Frankly, we are hard put to think of anyone other than on-duty British officials, a few other subservient Europeans, and Israel who would be willing, in public, to hold up the George W. Bush Administration’s legal justification for its illegal invasion of Iraq as a model for future U.S. decisions to initiate otherwise wholly illegitimate wars in the Middle East. But that is exactly what John Yoo has done. And he could end up with a position of considerable importance in the next Republican administration.

We note that John Yoo earned his law degree at Yale. During the 1950s and 1960s, Yale Law School was the locus for what came to be described as the “New Haven School” of international law. Closely associated with long-time Yale law professor Myres McDougal, the New Haven School disdained “positivist” conceptions of international law as a body of rules defined by the consent of sovereign states, which then has some standing apart from individual states’ whims as a guide for and constraint on states’ decision-making and actions. For McDougall and his associates, working in a Cold War context, such a conception of international law might prove unacceptably limiting on the United States.

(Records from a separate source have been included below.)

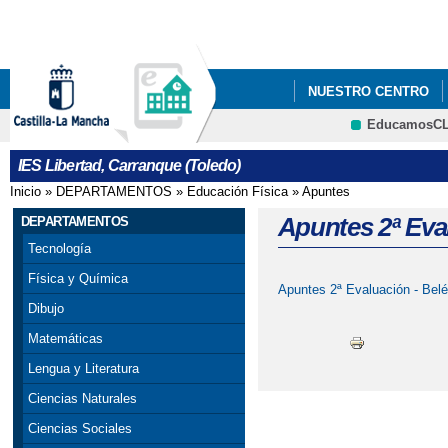
Pa
co
pri
NUESTRO CENTRO
EducamosC
IES Libertad, Carranque (Toledo)
Inicio
»
DEPARTAMENTOS
»
Educación Física
»
Apuntes
Se encuentra usted aquí
Apuntes 2ª Eva
DEPARTAMENTOS
Tecnología
Física y Química
Apuntes 2ª Evaluación - Bel
Dibujo
Matemáticas
Lengua y Literatura
Ciencias Naturales
Ciencias Sociales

So, they came up with an alternative: international law, in their version, aims to promote human dignity, by encouraging the development of free, democratic society. Therefore, what matters in determining the legality of any particular international action is not its compatibility with some body of rules that “evil” states as well as “good” states (like the United States) have some say in; what matters are the “values” motivating the action in the first place. (Yes, one could get an endowed chair at one of America’s most prestigious law schools writing this kind of stuff.) And who specifies these values? Those powerful states (like America) that have some capacity for independent international action.

This is, of course, a recipe for the United States doing whatever it wants to and can get away with, without being bothered by trifles like internationally-agreed (including by the United States) rules and norms. Though originally defined in a Cold War context, this perverted notion of international law has gotten a new lease on life in the post-Cold War era, in an America “liberated” from Cold War constraints to intensify its pursuit of hegemonic standing in places like the Middle East. John Yoo is too young to have studied with McDougall, but he has clearly imbibed the “New Haven School” mindset.

We find one additional aspect of note in both Kroenig and Yoo’s articles. If one takes their language literally, their arguments rest on an assumption that the Islamic Republic is going to build nuclear weapons; their analyses then purport to build a case for war against an Islamic Republic in possession of assembled nuclear devices. But what if Tehran never gives the Matthew Kroenigs and John Yoos of the world the satisfaction of actually building atomic weapons? Would they still argue for a U.S. attack against an Iran with what some would construe as, at most, a theoretical nuclear weapons “option”?

One hopes that Kroenig, Yoo, and other advocates of U.S. aggression against the Islamic Republic might be willing to make at least this distinction. But, then, the truth about Iraq’s WMD programs did not seem to matter much to the Administration that John Yoo served so assiduously in 2003.